To begin with, Life Course Theory is among the latest explanations of crime and deterrence in the contemporary society. In simple words, the theory assumes that there is a relationship or a correlation between early life offending and future deviance in an individual. More importantly, such relationship between early life and future deviance derives not only from individual’s character, but social events in one’s life also play a crucial role. This theory explains deviance or criminality in three basic points. The first explanation is based on the micro-level analysis, which uses informal institutions such as the family and schools to explain deliquesce in children. The second explanation concerns the flow or continuity of deviant behavior from childhood to adulthood. Lastly, the theory uses informal social attachments towards family or occupation in explaining desistance from delinquency.( Laub & Sampson, 2003)

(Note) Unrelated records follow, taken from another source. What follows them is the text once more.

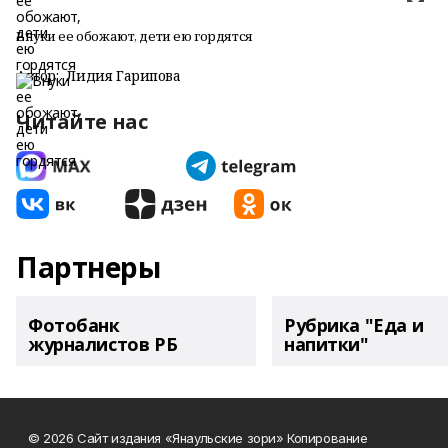
Внуки ее обожают, дети ею гордятся
Автор:
Лидия Гарипова
Читайте нас
Партнеры
Фотобанк
Рубрика "Еда и
журналистов РБ
напитки"
© 2026 Сайт издания «Янаульские зори» Копирование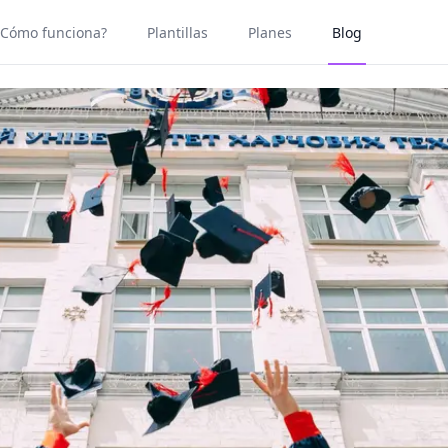
¿Cómo funciona?
Plantillas
Planes
Blog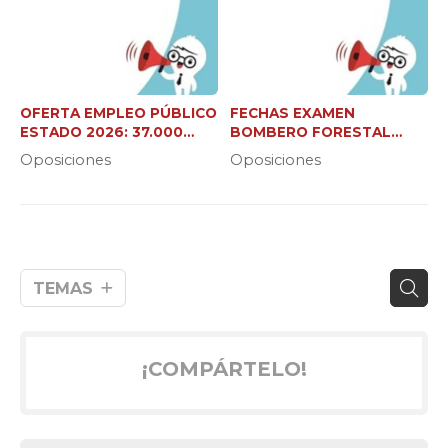
OFERTA EMPLEO PÚBLICO
FECHAS EXAMEN
ESTADO 2026: 37.000
BOMBERO FORESTAL
NUEVAS PLAZAS
XUNTA (C2 Y JEFE DE
Oposiciones
Oposiciones
BRIGADA)
TEMAS
¡COMPÁRTELO!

Life Course Theory can be used to explain how the life of Leon changed him from a delinquent to more responsible person who desisted from acts of crime. First of all, on a micro-level, Leon’s family background can be held responsible for his acts of delinquency at a tender age. He experienced poor parenting with no one to give him proper guidance on what is good and not good, and the result is that he followed in the parents’ footsteps, which also had criminal record. (Sampson, and Laub. 2005).
Despite the poor informal family life in his early years, Leon went ahead and managed a stable life without any form of crime in his adult years. The major turning point to this change was his marriage. Through marriage, he developed a sense of responsibility towards his family; something that made him cut ties with his former allies who had delinquent characters. Cutting off of such ties compounded with a sense of responsibility is seen as the reason for Leon’s desistance. Military life also played a role in Leon’s desistance majorly through the strict adherence to law and order in such disciplined force. For instance, he talks of drinking in the military, but there was no engaging in any acts of crime. Hence, the military was also a turning point in his life. ( Laub & Sampson, 2003)

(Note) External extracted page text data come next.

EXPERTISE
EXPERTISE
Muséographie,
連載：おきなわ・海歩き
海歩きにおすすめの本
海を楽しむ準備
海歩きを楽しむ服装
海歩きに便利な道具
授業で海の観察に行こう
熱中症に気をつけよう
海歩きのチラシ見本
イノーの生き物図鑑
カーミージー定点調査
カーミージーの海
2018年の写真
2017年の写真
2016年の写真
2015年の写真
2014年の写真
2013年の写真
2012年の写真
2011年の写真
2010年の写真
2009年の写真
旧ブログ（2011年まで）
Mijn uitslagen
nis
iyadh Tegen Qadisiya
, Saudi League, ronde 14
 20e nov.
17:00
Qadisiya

Lastly, Leon’s commitment to work can also be attributed to his desistance from crime. He narrates of having to work overtime just to support his family; this kept him busy for most parts of the day leaving no time for idleness. In essence, this translates to fewer hours for thinking delinquency. Thus, Life Course Theory can be used to explain occurrence of crime where informal ties are loose and hence, cannot properly socialize the younger generation and guide them into the right direction.